Malika Seguineauin franceinfo
Despite this increase, ever greater headliners and “Reception conditions having progressed a lot” During French festivals, the latter remain in direct competition with their European counterparts who “do not have the same economic model” by swelling sometimes “Their budgets by establishing partnerships with brands of alcohol or cigarettes”. Result : “Even if in 2024 we were able to observe a very important attendance, this year, many festivals accuse a lot of delay in ticket sales”.
If the various actors continue to “Work on the evolution of the festival object”Malika Seguineau specifies at the microphone of all audiences that the sector “cannot expect everything from the state” While a consultation launched in January with the Ministry of Culture should make its conclusions during the summer.

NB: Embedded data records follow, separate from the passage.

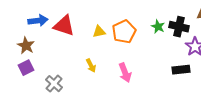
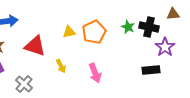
red triangle: (64, 26) -> (35, 46), moved

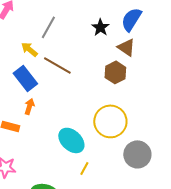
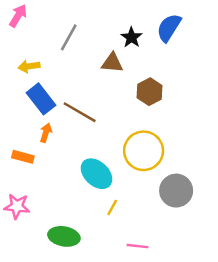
brown triangle: (126, 47) -> (112, 63), moved, turned -30
yellow arrow: (29, 49) -> (29, 66), moved, turned -48
brown line: (57, 65) -> (80, 112), moved

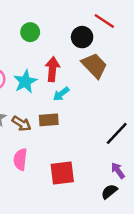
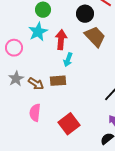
cyan star: (25, 82) -> (38, 32), moved
cyan arrow: (61, 94) -> (68, 60), turned -32
red square: (62, 173) -> (69, 124), turned -30

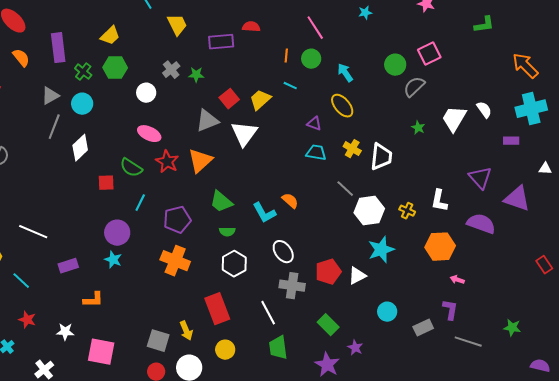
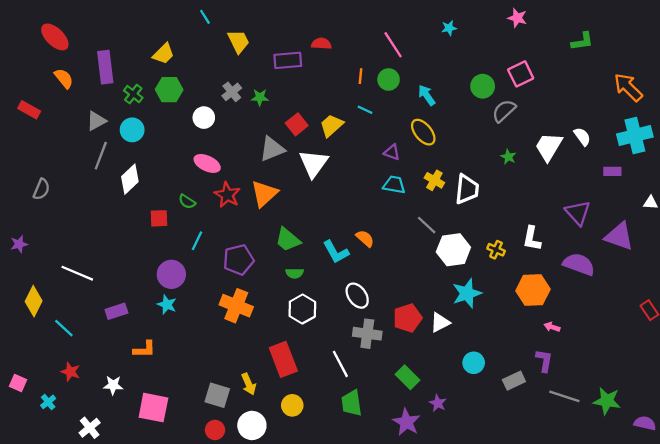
green semicircle: (131, 168) -> (187, 202), size x0.7
green star: (512, 328) -> (607, 401), moved, size x1.4

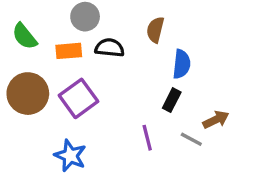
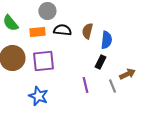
brown semicircle: (155, 30) -> (87, 31), moved
purple square: (79, 98) -> (43, 61), turned 30
gray line: (191, 139) -> (112, 86), turned 40

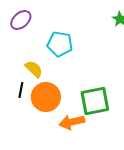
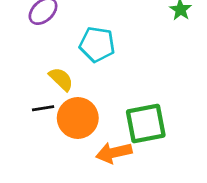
black line: (21, 90) -> (43, 108), turned 70

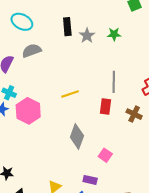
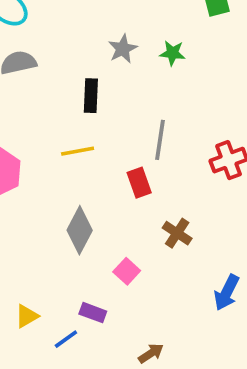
black rectangle: (67, 27) -> (91, 96), moved
red rectangle: (106, 106) -> (139, 183), turned -35
brown cross: (134, 114) -> (177, 233), moved

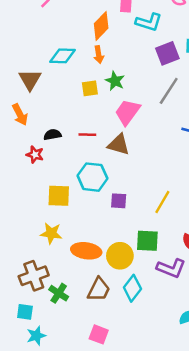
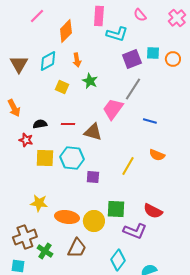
orange diamond: (101, 26) -> (66, 31), moved
cyan diamond: (62, 56) -> (48, 61), turned -30
brown triangle: (30, 80) -> (19, 64), moved
yellow square: (90, 88) -> (62, 87), moved, turned 32
pink trapezoid: (127, 112) -> (113, 109), moved
yellow square: (59, 196) -> (45, 158), moved
yellow line: (162, 202) -> (128, 166), moved
cyan diamond: (132, 288) -> (118, 260), moved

The wet air, a documentary looking for Tiphaine Véron
No pathos in The wet air of Cécile Juan. In this documentary, the director and childhood friend of Tiphaine Véron, a French tourist who disappeared during a trip to Japan in 2018, accompanies Damien Véron, brother of the disappeared, in one of her trips to the city of Nikko in the footsteps of her sister.
“What is terrible in a disappearance is that you will always have the impression that each part of the surroundings where Tiphaine could have been gone has not been verified.”
Damien Véronin franceinfo
This type of expedition, Damien Véron has been one per year for seven years and “Fights each year because the Japanese judicial system does not allow there to be an investigation that is open (…). What is very special in Japan is that the investigation starts when the person was arrested so that’s why there has never been an open criminal investigation”.
This investigation, the family therefore had to conduct it itself, through several round trips between France and Japan but also by insisting with the authorities of the two countries before being, today, supported by the UN.“But all that is long, it’s money and therefore a lot of investment. These are very long and very painful trips”, explains Damien Véron at the microphone of all audiences.
“In the film, it was really this quest for absolute truth that I wanted to show, which is that of so many families of missing and in particular missing abroad.”
Cecile Juanin franceinfo
It is this void and this loneliness felt by the family of Tiphaine after his disappearance evidenced by The wet air. For Cécile Juan, the objective was clear: to give “A look from the inside, be in their footsteps and in the intimate through them”. Through different scenes, from the move of the young woman’s apartment on the spot, Cécile Juan gives an overview of the “Force that (she) admires a lot and who finds herself in many missing families”. If Damien Véron sometimes admits “Forgot to be sad”On the other hand, he does not miss the memory of his sister, a statue of which will be unveiled in Nikko on July 29, seven years to the day after his disappearance.
The wet airof Cécile Juan and with Damien Véron, to view here.
A program with the participation of Yann Bertrand, journalist in the Franceinfo Culture Service.